By four o’clock in the morning I was sitting in my office sorting out all the Westbridge stuff with a big industrial-size shredder at my side. It was spooky in that place in the dead of night. In the street there were some strange people patrolling, I’ll tell you: hookers, drug dealers, and kids from the gangs, armed to the teeth and pupils dilated. The janitor was useless. He has an apartment as part of the deal but he didn’t budge from it. I could have rolled the whole building away without his coming down to see where we were headed.

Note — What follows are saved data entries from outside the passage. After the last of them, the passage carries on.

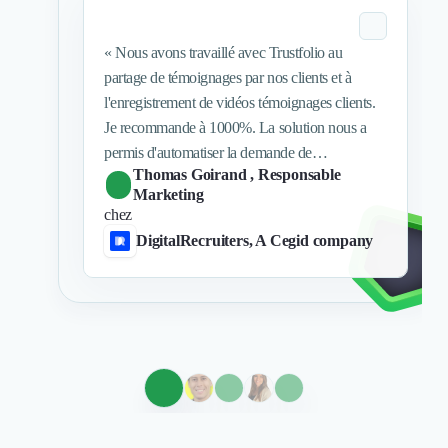
Nettoyage & Ménage
Clubs & Réseaux Professionnels
«
Nous avons travaillé avec Trustfolio au
Espaces de Coworking
partage de témoignages par nos clients et à
l'enregistrement de vidéos témoignages clients.
Je recommande à 1000%. La solution nous a
permis d'automatiser la demande de
Thomas Goirand
, Responsable
recommandations depuis le CRM et les
Marketing
enquêtes NPS. C'est super efficace ! Côté vidéo,
chez
l'équipe est pro et s'est chargé d'organiser la
DigitalRecruiters, A Cegid company
logistique et la validation client pour minimiser
le temps passé à gérer ce sujet chez nous.
»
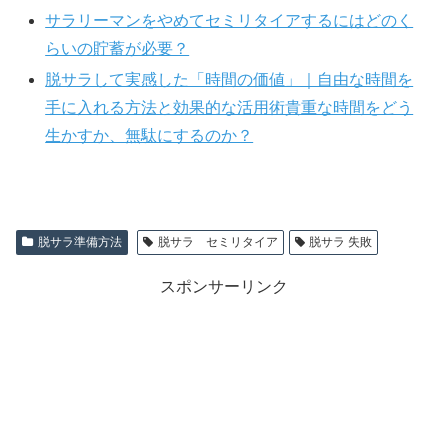
サラリーマンをやめてセミリタイアするにはどのく
らいの貯蓄が必要？
脱サラして実感した「時間の価値」｜自由な時間を
手に入れる方法と効果的な活用術貴重な時間をどう
生かすか、無駄にするのか？
脱サラ準備方法
脱サラ セミリタイア
脱サラ 失敗
スポンサーリンク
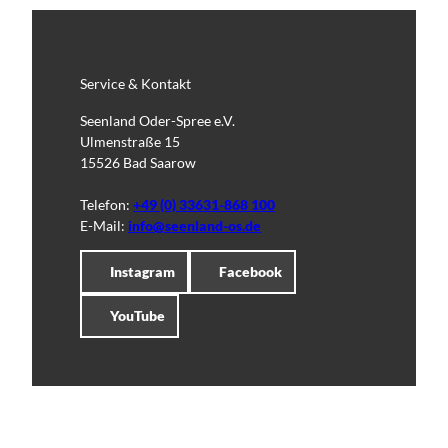
Service & Kontakt
Seenland Oder-Spree e.V.
Ulmenstraße 15
15526 Bad Saarow
Telefon:
+49 (0) 33631-868 100
E-Mail:
info@seenland-os.de
Instagram
Facebook
YouTube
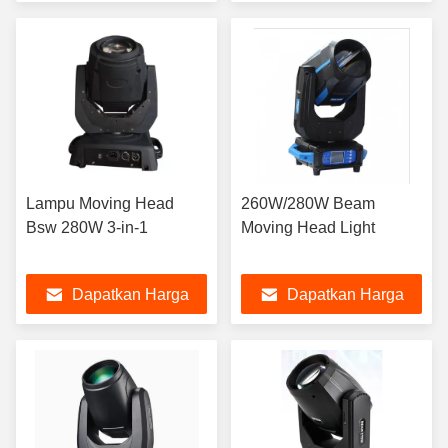
Terbaik
Terbaik
Lampu Moving Head
260W/280W Beam
Bsw 280W 3-in-1
Moving Head Light
Dapatkan Harga
Dapatkan Harga
Terbaik
Terbaik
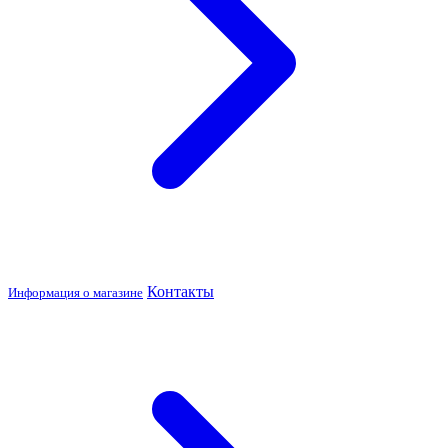
Контакты
Информация о магазине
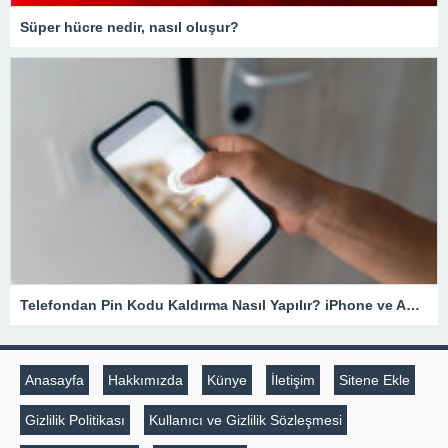
Süper hücre nedir, nasıl oluşur?
Telefondan Pin Kodu Kaldırma Nasıl Yapılır? iPhone ve Android Cihazlarda Pin Kodu Kaldırma – Teknoloji Haberleri
Anasayfa
Hakkımızda
Künye
İletişim
Sitene Ekle
Gizlilik Politikası
Kullanıcı ve Gizlilik Sözleşmesi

I boiled some water and stole a little of Miss Huth’s instant and found where she stashed the chocolate chip cookies. Then I went through the papers sheet by sheet. I made three piles: one, don’t matter; two, grand jury for Vic Crichton; three, trouble for Murphy. And I’m telling you I made sure everything in the third pile was shredded into paper worms, shaken, and stirred too. As I sorted through that stuff I saw indiscreet little items that could have had me disbarred a dozen times over. I didn’t take a deep breath until only two piles remained. Trouble for Westbridge, Inc., was something I could endure.
Then I crammed all the totally innocuous stuff into my best pigskin document case. With that done I sprinkled a few trouble-for-Westbridge items over them just to make it look kosher and stuffed it tight and strapped it down. Then I took the more delicate Westbridge material – one three-quarter-full Perrier-water box of it – and put it into my trunk and drove back home with it.
I put it on a rafter in the garage together with a lot of other cardboard boxes that had formerly contained my desktop computer, my microwave oven, my coffee maker, and all that kind of stuff, because if you don’t keep the cardboard boxes the stores won’t fix items that go on the blink. Did you know that? They won’t fix them without the boxes.
The dust and dirt I dislodged from that garage made me dirty enough to need a good long hot shower. By the time I was through washing up there was no time for sleep. I changed into a sport coat and cords to show all concerned that this wasn’t a part of my regular schedule and then went along Ventura Boulevard to Tommy’s Coffee Shop.
4
Fancy Goldie remembering our breakfasts in Tommy’s.